You’ve endured some tough times, including the terrible tragedy of your grandson’s murder. Do you have music to see you through the dark times?
“After my grandson died, we released ‘Put It Down’, which is set to the backing track of ‘A Message To You Rudy’.
Dandy Livingston, who wrote ‘Message To You’, agreed that we could use it. It was to tell young people that knife crime is a terrible thing.It’s really hard to get your mind off something like that, but to help get my mind off it, I would listen to old-time ska, all my old records.
And my wife, Sugary, is really good; when I had a knee injury from a car crash eight years ago, she was my support then, too.
I was in a three-car pile-up and I wasn’t wearing a seatbelt, and it nearly took me out. I still have problems with my knees.”
“There are lots of bands doing a lot of new ska at the moment.
I really like Death Of Guitar Pop; they’re great. But to be honest with you, I really can’t get into a lot of the other stuff. A lot of what you hear on the radio just sounds like ‘Dsh, Dsh, Dsh’ to me.
I can hear the drums but I can’t hear the melody. It all seems like throwaway music, like X Factor music. So I don’t listen to a lot of radio."
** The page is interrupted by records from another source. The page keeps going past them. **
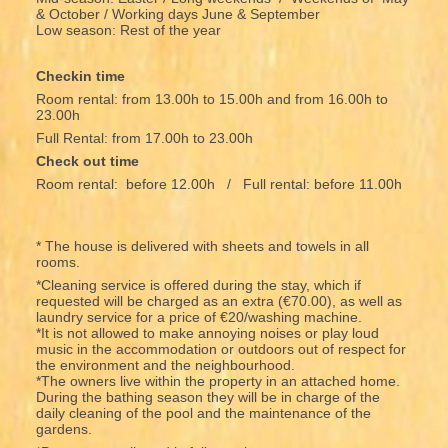
& October / Working days June & September
Low season: Rest of the year
Checkin time
Room rental: from 13.00h to 15.00h and from 16.00h to
23.00h
Full Rental: from 17.00h to 23.00h
Check out time
Room rental: before 12.00h / Full rental: before 11.00h
* The house is delivered with sheets and towels in all
rooms.
*Cleaning service is offered during the stay, which if
requested will be charged as an extra (€70.00), as well as
laundry service for a price of €20/washing machine.
*It is not allowed to make annoying noises or play loud
music in the accommodation or outdoors out of respect for
the environment and the neighbourhood.
*The owners live within the property in an attached home.
During the bathing season they will be in charge of the
daily cleaning of the pool and the maintenance of the
gardens.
Keeping ska different and new and exciting is important; The Specials never had a female vocalist and I think that’s something ska can really do more, so Sugary sings with my band now. We write together, do production together. I want to be a bit different from how it used to be, just blokes singing."
Even when we’re playing some of the hits, we’ve injected a new dimension into it. Keeping things fresh and different is really important.”